The project name is auto-detected from wrangler.toml if present.

Deploy

seite build
seite deploy

Dry run

seite deploy --target cloudflare --dry-run

Netlify

Setup

  1. Install Netlify CLI: npm install -g netlify-cli (see Netlify docs for details)
  2. Authenticate: netlify login
  3. Configure:
[deploy]
target = "netlify"

Deploy

seite build
seite deploy

Dry run

seite deploy --target netlify --dry-run

Custom Domains

Set up a custom domain for any deploy target:

seite deploy --domain example.com

This will:

  1. Print DNS records to add at your registrar
  2. Update base_url and deploy.domain in seite.toml
  3. For Cloudflare: offer to attach the domain to your Pages project via the API
  4. For Netlify: offer to add the domain via netlify domains:add
  5. For GitHub Pages: auto-generate a CNAME file on the next deploy

You can also set the domain directly in seite.toml:

[deploy]
target = "cloudflare"
project = "my-site"
domain = "example.com"

When deploy.domain is set, pre-flight checks will verify the domain is attached to your project. If not, the interactive recovery will offer to attach it automatically.

Subdomain Deploys

Collections with subdomain set are deployed as separate sites. Each subdomain collection gets its own output directory (dist-subdomains/{name}/) and is deployed independently after the main site.

[[collections]]
name = "docs"
subdomain = "docs"           # → docs.example.com
subdomain_base_url = "https://docs.example.com"  # optional: explicit URL override
deploy_project = "my-docs"   # Cloudflare/Netlify project for this subdomain

subdomain_base_url overrides the auto-derived subdomain URL. This is useful when base_url contains www (e.g., https://www.example.com would otherwise produce docs.www.example.com).

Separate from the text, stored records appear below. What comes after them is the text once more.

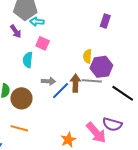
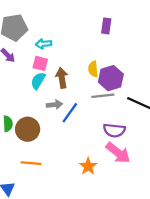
cyan arrow: (37, 22) -> (44, 44), moved
cyan semicircle: (28, 60) -> (38, 81), moved, turned 35
brown arrow: (75, 83) -> (62, 78), moved
purple semicircle: (112, 124) -> (114, 130), moved

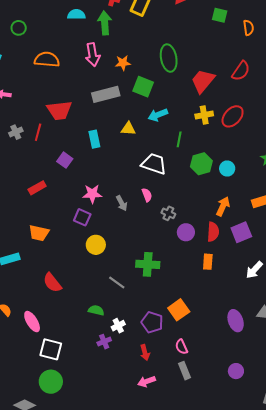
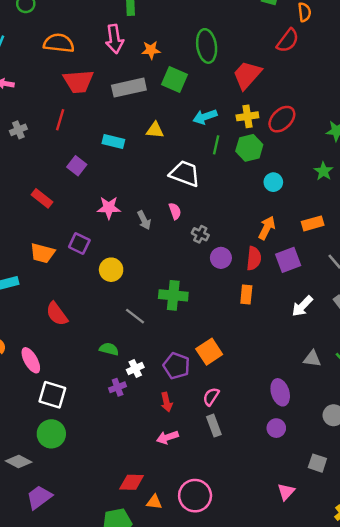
red semicircle: (241, 71) -> (288, 41), moved
red trapezoid: (59, 110) -> (78, 81), moved
cyan arrow: (158, 115) -> (205, 117), moved
red line: (38, 132) -> (60, 120), moved
cyan rectangle: (94, 139) -> (113, 141), turned -66
green hexagon: (201, 164) -> (249, 148), moved
red rectangle: (37, 188) -> (42, 198), turned 66
purple square: (82, 217) -> (79, 243), moved
purple ellipse: (236, 321) -> (280, 392), moved
pink semicircle: (181, 347) -> (211, 397), turned 56

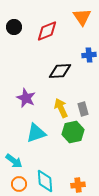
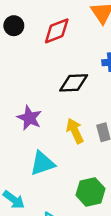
green hexagon: (73, 132) -> (90, 192), moved

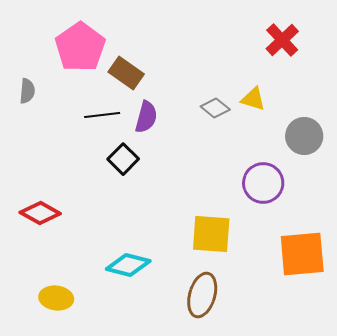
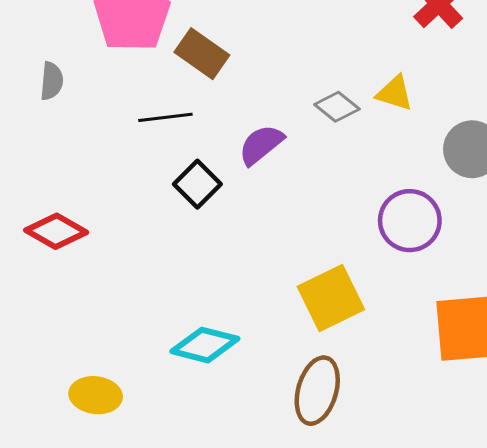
purple semicircle: (146, 117) -> (261, 145), moved, turned -144
red diamond: (40, 213) -> (56, 231), moved
yellow square: (211, 234) -> (331, 298), turned -30

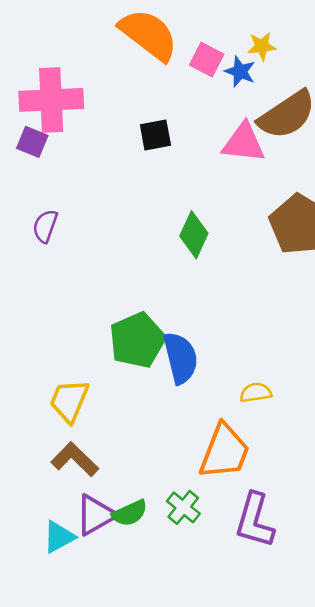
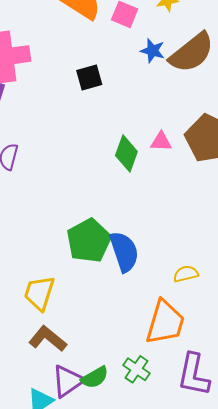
blue star: (240, 72) -> (153, 51), moved
pink triangle: (244, 143) -> (161, 142), moved, size x0.6

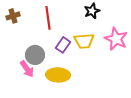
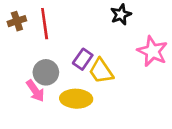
red line: (48, 18) -> (45, 24), moved
yellow trapezoid: (84, 41) -> (101, 71), moved, turned 60

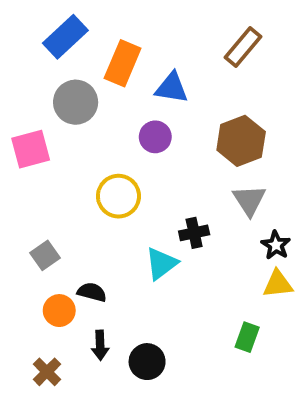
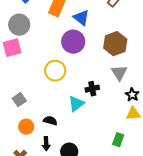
blue triangle: (172, 88) -> (81, 18), turned 30
gray circle: (76, 102) -> (19, 25), moved
purple circle: (155, 137) -> (73, 42), size x1.5
black semicircle: (92, 292) -> (50, 121), moved

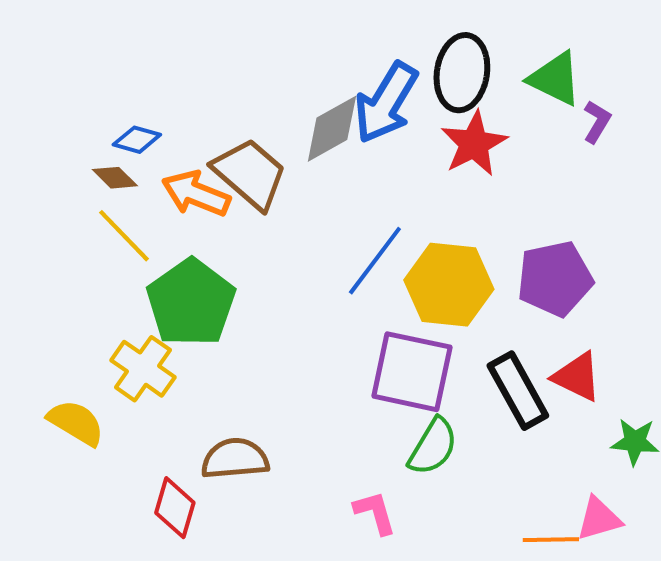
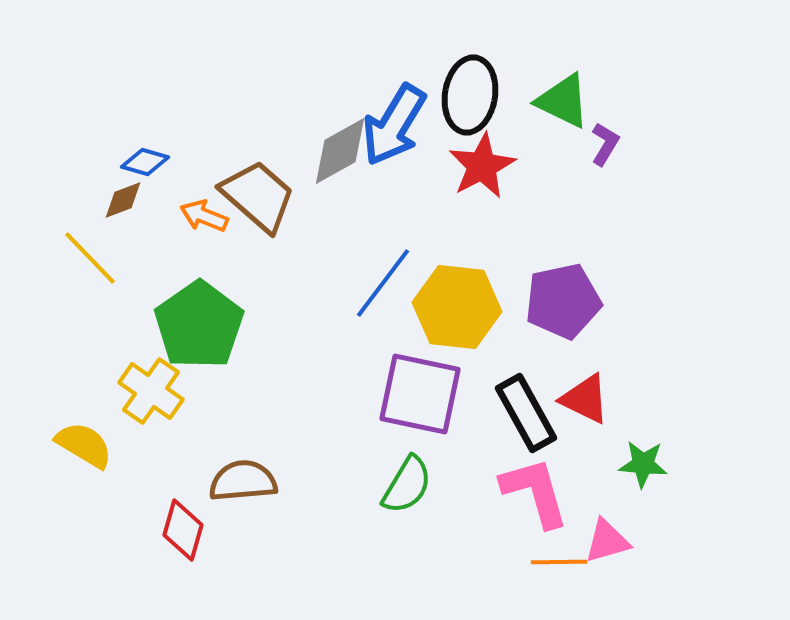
brown diamond: (115, 178) -> (123, 200), turned -66
orange arrow: (196, 194) -> (204, 216), size x0.7
yellow line: (124, 236) -> (90, 258), moved
green semicircle: (433, 447) -> (407, 485), moved
pink L-shape: (375, 513) -> (535, 492), moved, size x1.6

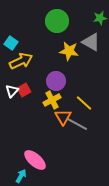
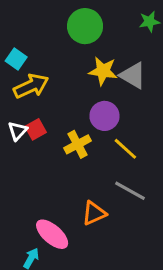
gray triangle: (91, 42) -> (133, 75), moved
purple circle: (56, 81) -> (104, 116), moved
orange triangle: (63, 117) -> (94, 213), moved, turned 36
gray line: (77, 124) -> (130, 191), moved

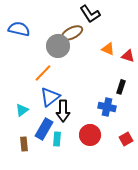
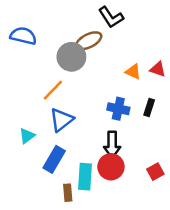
orange triangle: (108, 49) -> (133, 72), moved
blue cross: (107, 107) -> (118, 109), moved
black arrow: (63, 111) -> (112, 145), moved
cyan rectangle: (57, 139) -> (85, 177), moved, size x1.5
brown rectangle: (24, 144) -> (68, 193), moved

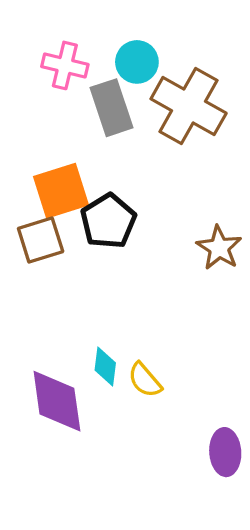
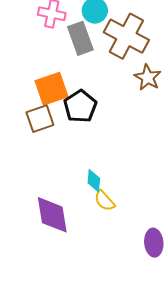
brown star: (219, 248) -> (148, 77), moved
cyan diamond: (105, 367) -> (94, 181), moved

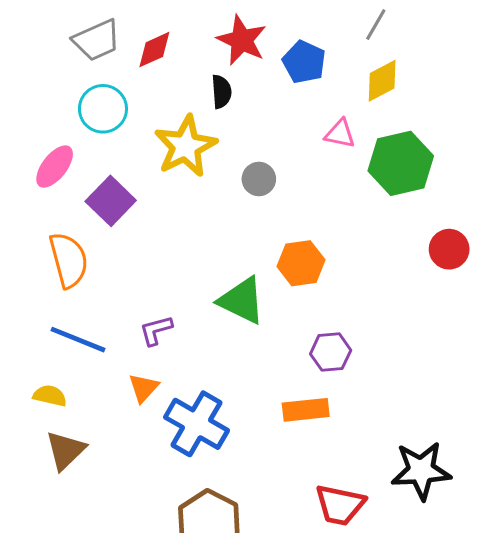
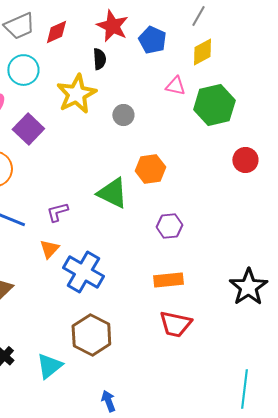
orange rectangle: (306, 410) -> (168, 280), moved
black star: (421, 471) -> (248, 287), moved, turned -30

deploy_project specifies which Cloudflare Pages or Netlify project to deploy the subdomain to. If omitted, the global deploy.project is used as a fallback.

seite deploy --dry-run shows the full subdomain deploy plan. In a workspace, cross-site domain conflicts are detected and warned about at deploy time.

Warning

GitHub Pages does not support per-collection subdomains. Use Cloudflare Pages or Netlify for subdomain deploys.

Override Target

Override the configured target on the command line:

seite deploy --target netlify     # Deploy to Netlify regardless of seite.toml
seite deploy --target cloudflare  # Deploy to Cloudflare

Build Output

After seite build, the dist/ directory contains everything needed:

dist/
├── index.html           # Homepage
├── index.md             # Homepage markdown
├── feed.xml             # RSS feed
├── sitemap.xml          # XML sitemap
├── robots.txt           # Robots directives
├── llms.txt             # LLM summary
├── llms-full.txt        # Full LLM content
├── search-index.json    # Client-side search data
├── 404.html             # Error page
├── posts/
│   ├── hello-world.html
│   └── hello-world.md
├── docs/
│   ├── getting-started.html
│   └── getting-started.md
└── static/
    └── ...

All three platforms serve 404.html automatically for missing routes.